From Glen Pitre's Yellow Fever. |
Well, so mainstream actors like Greg Kinnear and Nicolas Cage are appearing in Christian movies. A gay film, Call Me By Your Name, was made for a mainstream audience.
Is there any audience so neglected by the mass media today that it would gratefully accept the work of a zero budget filmmaker?
The B movie director Edgar Ulmer started out in the '30's making "race films", movies with an all Black cast, and made Ukrainian-language movies for Ukrainian-American audiences. Robert Rodriguez made El Mariachi for $7,500 for the Spanish language home video market. It was shot in 16mm and $7,100 went for filmstock and lab costs, so, theoretically, if it had been shot in digital video, it would have cost only $400.
I have a couple of Spanish-language DVD's, and they're terrible. I can see why Rodriguez was confident he could break into that market. He was still in college when he filmed the movie in Mexico.

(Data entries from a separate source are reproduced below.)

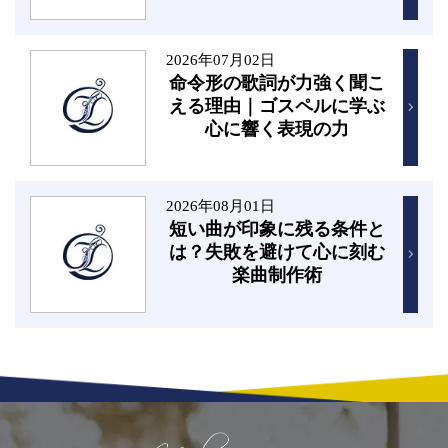
2026年07月02日
命令形の歌詞が力強く聞こ
える理由｜ゴスペルに学ぶ
心に響く表現の力
2026年08月01日
短い曲が印象に残る条件と
は？失敗を避けて心に刻む
楽曲制作術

His plan was to go back to school and, when people asked what he did over the summer, he would tell them he made a foreign film.
But from the late '70's to the 1980's, Hollywood made nothing for Black audiences. There were some low budget attempts by independent producers to fill that void, but they didn't take off. An article in a radical film journal discussed this at the time. Filmmakers were trying to adapt Third World Cinema for a visually sophisticated Black American audience used to Hollywood movies.
In the 1950's, there were reportedly 16mm color silent films being shown in San Francisco's Chinatown.
Glen Pitre made a number of Cajun language films in Louisiana.
There used to be a question in Trivial Pursuit or somewhere. There are more Polish-language newspapers in the US than Chinese-language newspapers. Do Polish-speaking Americans need their own movies? Hollywood movies are presumably shown in Poland---are Polish-dubbed Hollywood movies available in the United States? If not, are Polish immigrants so hard up for entertainment that they'd sit through a zero-budget movie just because it was in Polish?
It's not like there's any shortage of movies in the world.
There seems to be a growing number of people who believe the Earth is flat---at least they're making it into the news. What about a nice drama or science fiction movie aimed at them? Would they care?
What about the Amish?
Paul Schrader grew up as a Calvinist. He was seventeen before he snuck away to see his first movie. I think he said it was The Absent-Minded Professor with Fred MacMurray. He was terribly unimpressed. So just because you've never seen a movie, it doesn't mean you're an idiot.